* [Data listing]:
<<<<
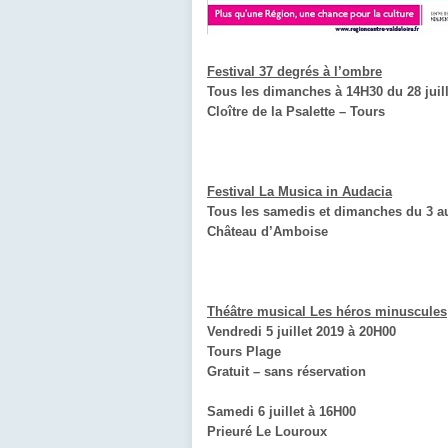
Festival 37 degrés à l’ombre
Tous les dimanches à 14H30 du 28 juill
Cloître de la Psalette – Tours
Festival La Musica in Audacia
Tous les samedis et dimanches du 3 a
Château d’Amboise
Théâtre musical Les héros minuscules
Vendredi 5 juillet 2019 à 20H00
Tours Plage
Gratuit – sans réservation
Samedi 6 juillet à 16H00
Prieuré Le Louroux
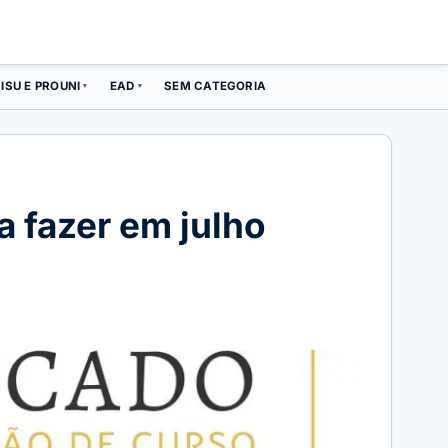
ISU E PROUNI
EAD
SEM CATEGORIA
▾
▾
a fazer em julho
>>>>
* [Aim of the exercise]:
In the answer, repeat exactly the lines from the top of the entries above through the line with "Samedi 6 juillet à 16H00", and leave pictures out of it.

* [Output of the exercise]:
Festival 37 degrés à l’ombre
Tous les dimanches à 14H30 du 28 juill
Cloître de la Psalette – Tours
Festival La Musica in Audacia
Tous les samedis et dimanches du 3 a
Château d’Amboise
Théâtre musical Les héros minuscules
Vendredi 5 juillet 2019 à 20H00
Tours Plage
Gratuit – sans réservation
Samedi 6 juillet à 16H00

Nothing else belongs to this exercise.